Hello all
My attempt:This looks like a very tricky question to me but lets give it a try Point to note is that the fraction \(\frac{a}{b}\) is a terminating decimal meaning that \(b\) is of the form \(2^x * 5^y\) where \(x\) and \(y\) are whole numbers.
Also \(a\) and \(b\) are single digit \(+ve\) numbers meaning that \(a,b={1,2,3...9}\)
Statement 1:\(\frac{-1}{3} > \frac{-a}{b} > \frac{-4}{5}\)
\(0.33<\frac{a}{b}<0.8\)
Working with \(b\) in the form of \(2^x * 5^y\) we have \(b\) in the set \({2,4,5,8}\) but we must not forget that this condition of terminating decimal is dependent on the reduced fraction and therefore we will check at the end.
So
for \(b=2\) we have \(\frac{a}{b} = \frac{1}{2}\) falls within \(0.33\) and \(0.8\)
for \(b=4\) we have \(\frac{a}{b} = \frac{2}{4}\) and \(\frac{3}{4}\) falls within \(0.33\) and \(0.8\)
for \(b=5\) we have \(\frac{a}{b} = \frac{2}{5}\) and \(\frac{3}{5}\) falls within \(0.33\) and \(0.8\)
for \(b=8\) we have \(\frac{a}{b} = \frac{3}{8}\), \(\frac{4}{8}\), \(\frac{5}{8}\) and \(\frac{6}{8}\) falls within \(0.33\) and \(0.8\)
the odd case here is \(b=6\)
for \(b=6\) we have \(\frac{a}{b} = \frac{3}{6}\) falls within \(0.33\) and \(0.8\)
Alternatively we can just multiply integers to the fractions to find the reducible forms of the fraction.
Thus \(a={1,2,3,4,5,6}\). Hence we cannot solve this from this statement alone.

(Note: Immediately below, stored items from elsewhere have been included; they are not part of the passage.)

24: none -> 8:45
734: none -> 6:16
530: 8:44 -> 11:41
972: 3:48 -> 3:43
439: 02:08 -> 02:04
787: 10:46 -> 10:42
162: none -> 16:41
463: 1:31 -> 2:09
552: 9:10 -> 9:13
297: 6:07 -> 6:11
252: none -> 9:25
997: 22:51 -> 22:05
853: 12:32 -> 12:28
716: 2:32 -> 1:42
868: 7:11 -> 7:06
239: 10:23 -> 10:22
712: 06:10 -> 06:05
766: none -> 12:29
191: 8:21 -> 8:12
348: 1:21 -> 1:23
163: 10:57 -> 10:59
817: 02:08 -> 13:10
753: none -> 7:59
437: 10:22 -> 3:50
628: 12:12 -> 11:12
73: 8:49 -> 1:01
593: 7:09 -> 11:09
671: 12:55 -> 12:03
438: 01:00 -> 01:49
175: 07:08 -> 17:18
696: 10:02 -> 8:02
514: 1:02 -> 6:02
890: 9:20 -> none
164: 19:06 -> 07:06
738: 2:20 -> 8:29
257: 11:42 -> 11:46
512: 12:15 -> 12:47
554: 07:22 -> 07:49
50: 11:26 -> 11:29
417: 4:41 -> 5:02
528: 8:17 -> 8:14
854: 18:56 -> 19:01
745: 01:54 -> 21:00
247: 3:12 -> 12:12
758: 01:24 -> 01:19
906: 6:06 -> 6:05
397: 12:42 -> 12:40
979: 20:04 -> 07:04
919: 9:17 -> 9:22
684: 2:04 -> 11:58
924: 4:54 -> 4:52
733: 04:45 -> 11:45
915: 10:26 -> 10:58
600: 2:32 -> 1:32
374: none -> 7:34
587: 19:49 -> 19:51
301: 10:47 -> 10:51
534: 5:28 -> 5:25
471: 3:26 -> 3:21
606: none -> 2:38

Statement 2:Now the given statement basically means that \(b\) is a perfect number.
Theory: A perfect number is a positive integer that is equal to the sum of its proper positive divisors, that is, the sum of its positive divisors excluding the number itself. Refer
https://en.wikipedia.org/wiki/Perfect_number. First perfect number is \(6\) and the second is \(28\).
Now \(b=6\)
Thus the terminating fractions which can be formed are \(\frac{3}{3}\), \(\frac{6}{3}\), \(\frac{9}{3}\)
So \(a={3,6,9}\)
Hence we cannot find \(a\) from this statement alone.
Combining the two statements:If we combine the two sets of \(a\) from statement 1 and 2 we have only one common solution which is \(a=3\).
Hence solvable.
I will go with option \(C\)